The question is a bit ambiguous.

After hashing of how many keys, will the probability that any new key hashed collides with an existing one exceed 0.5.

Here, 'new key hashed' is the ambiguity. It can mean the probability of a collision in the next 'hash', or the probability of a collision in any of the hashes of the 'new keys' starting from the first insertion.

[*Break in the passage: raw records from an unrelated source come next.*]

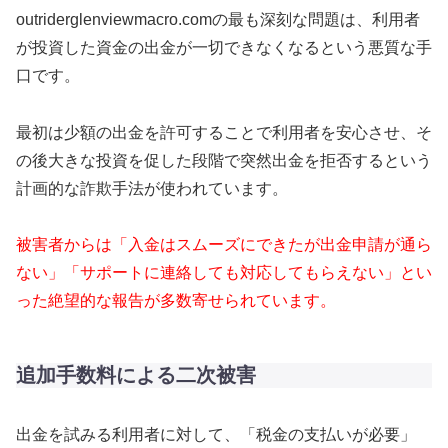
outriderglenviewmacro.comの最も深刻な問題は、利用者
が投資した資金の出金が一切できなくなるという悪質な手
口です。
最初は少額の出金を許可することで利用者を安心させ、そ
の後大きな投資を促した段階で突然出金を拒否するという
計画的な詐欺手法が使われています。
被害者からは「入金はスムーズにできたが出金申請が通ら
ない」「サポートに連絡しても対応してもらえない」とい
った絶望的な報告が多数寄せられています。
追加手数料による二次被害
出金を試みる利用者に対して、「税金の支払いが必要」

For the first case answer must be $10$ to get probability equal to $0.5$, and so $11$ must be the answer for probability $> 0.5$. Thus we can conclude from given choices, it is the second case.

So, we need to find $n$ such that after $n$ hashes, probability of collision (in any of the $n$ hashes)  $> 0.5$.

Probability that there will be a collision after $n$ hashes (a collision happened in at least one of those $n$ hashes) $= 1 -$Probability that there was no collision in the first $n$ hashes

$= 1 - 1. \frac{19}{20} . \frac{18}{20} \dots \frac{20-n+1}{20}$.

So, we need,

$0.5 < 1 - 1. \frac{19}{20} . \frac{18}{20} \dots \frac{20-n+1}{20}$.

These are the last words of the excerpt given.